Snake: It’s What’s For Dinner

Mar 19, 2024

Feeling sustainable? You might consider a main course that’s a little… different.


If it doesn’t bite (or squeeze) you first.


Plating up pythons: Researchers in Thailand and Vietnam recently conducted a study suggesting that python meat may be the answer to our global food crisis.


With many folks around the world concerned about the sustainability of a protein diet centered around beef, pork, and chicken, these scientists showed that python meat may be a great alternative (or addition).


According to the researchers, “our study suggests that python farming can not only complement existing livestock systems, but may offer better returns in terms of production efficiencies.”


According to Daniel Natusch, one of the leading researchers, the snakes “outperformed all mainstream agricultural species studied to date [regarding] some of the most important sustainability criteria.”


Because of the efficiency and inputs of this “livestock” species, raising snakes is apparently way less carbon-intensive than raising other animals. “These animals are extremely good converters of food,” noted Patrick Aust, another project lead. “They are specialists at making the most of very little.”


During the study, the snakes were fed weekly and measured and weighed over a 12-month period.

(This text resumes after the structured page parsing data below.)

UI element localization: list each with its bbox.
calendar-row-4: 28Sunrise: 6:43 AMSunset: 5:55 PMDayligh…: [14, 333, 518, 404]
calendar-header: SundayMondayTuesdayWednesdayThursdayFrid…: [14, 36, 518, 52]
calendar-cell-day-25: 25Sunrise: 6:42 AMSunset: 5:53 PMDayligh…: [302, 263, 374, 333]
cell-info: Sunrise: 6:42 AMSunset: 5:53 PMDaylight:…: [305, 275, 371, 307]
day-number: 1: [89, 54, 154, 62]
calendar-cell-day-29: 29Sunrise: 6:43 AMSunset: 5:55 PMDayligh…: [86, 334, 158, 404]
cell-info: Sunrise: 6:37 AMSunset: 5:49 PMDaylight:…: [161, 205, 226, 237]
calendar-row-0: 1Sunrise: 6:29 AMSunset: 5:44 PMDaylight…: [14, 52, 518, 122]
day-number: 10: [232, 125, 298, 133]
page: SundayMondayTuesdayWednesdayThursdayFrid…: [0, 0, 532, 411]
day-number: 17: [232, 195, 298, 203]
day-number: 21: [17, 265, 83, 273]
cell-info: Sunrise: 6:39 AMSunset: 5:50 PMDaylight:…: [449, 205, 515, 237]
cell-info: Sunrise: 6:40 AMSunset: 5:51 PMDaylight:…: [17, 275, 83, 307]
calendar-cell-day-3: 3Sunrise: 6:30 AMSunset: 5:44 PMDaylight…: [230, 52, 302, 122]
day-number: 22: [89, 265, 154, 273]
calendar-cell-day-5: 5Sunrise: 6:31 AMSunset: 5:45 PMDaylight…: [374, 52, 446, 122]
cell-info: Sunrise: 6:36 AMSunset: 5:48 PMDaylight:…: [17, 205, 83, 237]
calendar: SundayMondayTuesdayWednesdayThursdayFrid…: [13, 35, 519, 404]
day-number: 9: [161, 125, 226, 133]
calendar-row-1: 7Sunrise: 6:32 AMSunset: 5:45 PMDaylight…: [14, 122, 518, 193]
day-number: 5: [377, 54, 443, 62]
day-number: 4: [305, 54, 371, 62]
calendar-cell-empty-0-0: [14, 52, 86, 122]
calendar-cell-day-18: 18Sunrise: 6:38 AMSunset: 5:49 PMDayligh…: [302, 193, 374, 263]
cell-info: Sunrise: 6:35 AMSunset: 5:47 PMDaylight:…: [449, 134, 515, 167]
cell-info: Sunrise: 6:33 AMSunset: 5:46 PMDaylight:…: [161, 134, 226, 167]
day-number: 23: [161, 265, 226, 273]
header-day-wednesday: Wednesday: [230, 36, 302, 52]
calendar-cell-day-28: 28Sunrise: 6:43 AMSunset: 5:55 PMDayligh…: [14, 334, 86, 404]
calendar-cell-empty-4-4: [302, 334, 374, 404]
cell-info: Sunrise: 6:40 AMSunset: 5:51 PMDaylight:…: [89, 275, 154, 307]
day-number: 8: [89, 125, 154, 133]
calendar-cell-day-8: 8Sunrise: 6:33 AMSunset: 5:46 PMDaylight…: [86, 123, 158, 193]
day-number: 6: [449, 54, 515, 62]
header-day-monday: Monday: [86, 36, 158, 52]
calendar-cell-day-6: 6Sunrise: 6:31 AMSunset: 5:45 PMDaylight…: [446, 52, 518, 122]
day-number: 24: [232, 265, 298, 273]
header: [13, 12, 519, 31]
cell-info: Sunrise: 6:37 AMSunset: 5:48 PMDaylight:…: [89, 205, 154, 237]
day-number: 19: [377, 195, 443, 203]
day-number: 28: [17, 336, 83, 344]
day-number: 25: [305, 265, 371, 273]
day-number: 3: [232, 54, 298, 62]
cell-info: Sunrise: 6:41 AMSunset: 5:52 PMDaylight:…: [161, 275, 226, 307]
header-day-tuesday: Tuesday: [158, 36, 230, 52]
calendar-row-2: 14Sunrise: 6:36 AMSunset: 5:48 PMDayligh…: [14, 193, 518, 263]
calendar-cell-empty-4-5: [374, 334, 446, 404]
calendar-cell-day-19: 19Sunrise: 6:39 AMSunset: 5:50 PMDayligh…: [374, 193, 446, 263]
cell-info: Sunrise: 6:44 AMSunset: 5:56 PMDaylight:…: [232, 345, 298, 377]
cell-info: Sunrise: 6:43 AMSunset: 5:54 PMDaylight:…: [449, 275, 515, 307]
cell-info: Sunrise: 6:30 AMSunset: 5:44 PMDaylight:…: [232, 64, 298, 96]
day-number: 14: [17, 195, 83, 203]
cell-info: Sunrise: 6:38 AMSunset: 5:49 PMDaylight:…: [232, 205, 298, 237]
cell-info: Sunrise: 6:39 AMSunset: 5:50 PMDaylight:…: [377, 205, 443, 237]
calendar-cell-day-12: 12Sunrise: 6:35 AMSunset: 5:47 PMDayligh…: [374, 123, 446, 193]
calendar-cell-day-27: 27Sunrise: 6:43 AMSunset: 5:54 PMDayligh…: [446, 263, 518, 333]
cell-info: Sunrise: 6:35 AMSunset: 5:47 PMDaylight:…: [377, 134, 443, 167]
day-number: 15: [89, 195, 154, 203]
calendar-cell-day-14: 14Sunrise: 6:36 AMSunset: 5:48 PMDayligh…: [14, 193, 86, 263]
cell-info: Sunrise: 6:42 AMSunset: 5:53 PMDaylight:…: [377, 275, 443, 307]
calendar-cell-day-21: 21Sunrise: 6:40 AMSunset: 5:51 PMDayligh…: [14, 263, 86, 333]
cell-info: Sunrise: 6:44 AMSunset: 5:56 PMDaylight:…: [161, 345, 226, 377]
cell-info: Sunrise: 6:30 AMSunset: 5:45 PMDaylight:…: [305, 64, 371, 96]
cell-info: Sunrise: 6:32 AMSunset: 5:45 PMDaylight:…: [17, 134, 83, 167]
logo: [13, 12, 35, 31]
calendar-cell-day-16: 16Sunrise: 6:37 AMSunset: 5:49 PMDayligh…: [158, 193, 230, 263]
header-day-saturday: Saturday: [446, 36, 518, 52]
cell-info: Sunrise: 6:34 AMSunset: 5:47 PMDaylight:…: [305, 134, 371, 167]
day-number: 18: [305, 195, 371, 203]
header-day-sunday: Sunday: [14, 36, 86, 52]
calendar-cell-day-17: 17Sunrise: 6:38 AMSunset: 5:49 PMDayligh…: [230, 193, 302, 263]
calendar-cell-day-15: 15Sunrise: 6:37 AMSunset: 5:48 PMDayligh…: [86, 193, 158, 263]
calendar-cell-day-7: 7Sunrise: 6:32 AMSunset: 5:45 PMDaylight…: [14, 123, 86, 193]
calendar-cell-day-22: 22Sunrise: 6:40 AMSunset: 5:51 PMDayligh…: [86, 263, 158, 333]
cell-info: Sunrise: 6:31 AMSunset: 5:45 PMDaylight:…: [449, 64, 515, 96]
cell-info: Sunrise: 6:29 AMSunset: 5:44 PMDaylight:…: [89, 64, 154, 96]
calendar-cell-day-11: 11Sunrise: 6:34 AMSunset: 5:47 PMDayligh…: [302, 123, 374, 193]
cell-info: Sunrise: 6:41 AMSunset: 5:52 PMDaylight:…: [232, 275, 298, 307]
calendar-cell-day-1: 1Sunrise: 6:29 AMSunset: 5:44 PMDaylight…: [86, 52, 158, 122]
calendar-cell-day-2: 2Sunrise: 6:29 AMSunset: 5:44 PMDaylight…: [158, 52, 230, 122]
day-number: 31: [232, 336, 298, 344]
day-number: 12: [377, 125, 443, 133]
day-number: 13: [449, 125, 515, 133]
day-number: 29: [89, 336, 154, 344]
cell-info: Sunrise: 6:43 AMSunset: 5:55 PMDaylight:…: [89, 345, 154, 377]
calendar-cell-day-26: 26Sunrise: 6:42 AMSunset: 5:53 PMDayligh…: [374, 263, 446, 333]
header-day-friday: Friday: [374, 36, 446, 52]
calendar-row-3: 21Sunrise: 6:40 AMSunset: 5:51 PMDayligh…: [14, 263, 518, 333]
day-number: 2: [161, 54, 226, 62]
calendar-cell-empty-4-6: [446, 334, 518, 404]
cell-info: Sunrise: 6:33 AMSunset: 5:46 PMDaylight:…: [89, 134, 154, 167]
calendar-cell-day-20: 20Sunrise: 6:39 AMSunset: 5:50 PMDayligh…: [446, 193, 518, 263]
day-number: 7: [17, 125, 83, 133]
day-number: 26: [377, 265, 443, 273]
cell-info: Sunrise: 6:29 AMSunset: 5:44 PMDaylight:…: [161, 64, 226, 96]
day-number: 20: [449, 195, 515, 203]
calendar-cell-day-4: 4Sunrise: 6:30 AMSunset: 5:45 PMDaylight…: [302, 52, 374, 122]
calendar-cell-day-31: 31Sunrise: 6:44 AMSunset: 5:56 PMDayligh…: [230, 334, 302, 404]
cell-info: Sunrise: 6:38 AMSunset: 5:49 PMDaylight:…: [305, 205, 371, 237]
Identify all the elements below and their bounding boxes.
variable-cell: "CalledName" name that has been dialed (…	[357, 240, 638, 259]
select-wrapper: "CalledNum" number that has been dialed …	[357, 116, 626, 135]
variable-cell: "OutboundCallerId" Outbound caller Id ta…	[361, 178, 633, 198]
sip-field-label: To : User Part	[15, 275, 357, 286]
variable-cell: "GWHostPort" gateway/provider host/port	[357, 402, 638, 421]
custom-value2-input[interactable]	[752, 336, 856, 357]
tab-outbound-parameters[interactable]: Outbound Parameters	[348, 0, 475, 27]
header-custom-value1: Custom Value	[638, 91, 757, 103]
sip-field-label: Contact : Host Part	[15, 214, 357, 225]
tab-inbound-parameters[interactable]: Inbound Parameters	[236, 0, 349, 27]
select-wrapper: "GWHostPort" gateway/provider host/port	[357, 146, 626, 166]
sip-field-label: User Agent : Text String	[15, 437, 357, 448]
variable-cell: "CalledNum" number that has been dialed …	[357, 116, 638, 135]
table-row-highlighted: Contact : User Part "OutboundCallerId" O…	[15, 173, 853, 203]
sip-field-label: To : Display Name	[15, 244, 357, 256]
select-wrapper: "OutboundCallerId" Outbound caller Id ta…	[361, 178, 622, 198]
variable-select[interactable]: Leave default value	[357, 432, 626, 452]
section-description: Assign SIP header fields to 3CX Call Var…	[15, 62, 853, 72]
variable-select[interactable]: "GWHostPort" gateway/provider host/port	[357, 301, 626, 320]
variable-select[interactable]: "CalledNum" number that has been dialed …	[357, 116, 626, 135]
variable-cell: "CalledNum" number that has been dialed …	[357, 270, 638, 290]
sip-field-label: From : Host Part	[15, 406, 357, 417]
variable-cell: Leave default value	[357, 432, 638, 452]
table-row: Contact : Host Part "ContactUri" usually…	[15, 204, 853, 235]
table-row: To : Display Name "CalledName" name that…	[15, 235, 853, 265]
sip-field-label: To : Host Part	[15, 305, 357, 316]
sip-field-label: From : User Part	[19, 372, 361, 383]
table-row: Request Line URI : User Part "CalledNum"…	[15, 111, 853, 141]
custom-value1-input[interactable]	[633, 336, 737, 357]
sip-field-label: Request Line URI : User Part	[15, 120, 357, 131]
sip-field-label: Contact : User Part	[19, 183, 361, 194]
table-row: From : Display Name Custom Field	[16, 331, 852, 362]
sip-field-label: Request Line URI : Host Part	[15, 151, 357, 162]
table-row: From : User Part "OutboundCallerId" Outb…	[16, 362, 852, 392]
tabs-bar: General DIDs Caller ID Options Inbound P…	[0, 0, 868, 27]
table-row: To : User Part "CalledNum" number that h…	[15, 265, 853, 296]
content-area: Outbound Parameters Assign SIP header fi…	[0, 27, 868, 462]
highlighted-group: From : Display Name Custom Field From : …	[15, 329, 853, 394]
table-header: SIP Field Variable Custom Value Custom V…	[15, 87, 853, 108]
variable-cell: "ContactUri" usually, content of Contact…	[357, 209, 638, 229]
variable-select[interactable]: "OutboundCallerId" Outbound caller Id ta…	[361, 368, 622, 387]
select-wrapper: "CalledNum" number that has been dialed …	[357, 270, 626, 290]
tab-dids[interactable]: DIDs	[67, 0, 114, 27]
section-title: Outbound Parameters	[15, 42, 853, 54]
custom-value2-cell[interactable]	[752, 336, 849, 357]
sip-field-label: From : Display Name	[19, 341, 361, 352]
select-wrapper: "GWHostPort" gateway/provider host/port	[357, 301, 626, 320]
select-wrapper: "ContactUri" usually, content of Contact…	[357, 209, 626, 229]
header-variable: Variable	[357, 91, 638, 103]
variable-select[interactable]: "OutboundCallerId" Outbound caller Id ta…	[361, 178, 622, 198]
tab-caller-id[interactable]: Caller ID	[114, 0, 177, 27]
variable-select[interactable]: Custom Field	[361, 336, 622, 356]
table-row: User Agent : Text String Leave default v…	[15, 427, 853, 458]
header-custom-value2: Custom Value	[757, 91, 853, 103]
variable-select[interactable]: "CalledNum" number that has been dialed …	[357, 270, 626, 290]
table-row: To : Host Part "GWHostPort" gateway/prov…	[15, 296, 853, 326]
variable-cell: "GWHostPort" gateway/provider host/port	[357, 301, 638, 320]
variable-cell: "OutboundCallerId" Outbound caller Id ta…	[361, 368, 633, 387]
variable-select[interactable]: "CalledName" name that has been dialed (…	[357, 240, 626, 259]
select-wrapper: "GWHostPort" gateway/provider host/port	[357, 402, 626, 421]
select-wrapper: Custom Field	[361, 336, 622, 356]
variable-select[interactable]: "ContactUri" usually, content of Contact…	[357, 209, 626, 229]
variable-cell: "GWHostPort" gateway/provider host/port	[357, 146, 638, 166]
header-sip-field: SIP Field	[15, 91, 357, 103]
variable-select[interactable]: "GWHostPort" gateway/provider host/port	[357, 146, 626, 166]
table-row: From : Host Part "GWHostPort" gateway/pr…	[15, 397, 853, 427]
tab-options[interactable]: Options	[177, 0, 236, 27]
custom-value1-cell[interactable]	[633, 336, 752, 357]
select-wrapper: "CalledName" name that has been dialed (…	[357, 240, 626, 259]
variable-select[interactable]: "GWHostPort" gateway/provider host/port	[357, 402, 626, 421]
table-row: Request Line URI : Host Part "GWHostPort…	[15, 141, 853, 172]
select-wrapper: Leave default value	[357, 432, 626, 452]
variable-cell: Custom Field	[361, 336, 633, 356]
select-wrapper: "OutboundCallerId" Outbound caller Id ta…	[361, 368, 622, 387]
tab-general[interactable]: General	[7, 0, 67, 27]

On average, they gained 46 grams each day.


Along with a massive rate of gain, the females also produce 50-100 eggs each year… way more babies than a sow or cow.


Tastes like chicken? Maybe, but it definitely looks like chicken. According to Aust, a field-dressed python produces “two enormous slabs of white meat very similar to a chicken filet.”


And although snake meat is a staple in some tropical regions, the buy-in for North Americans and Europeans may be a bit, um, slow.


So, is snake the meat of the future? We’ll see.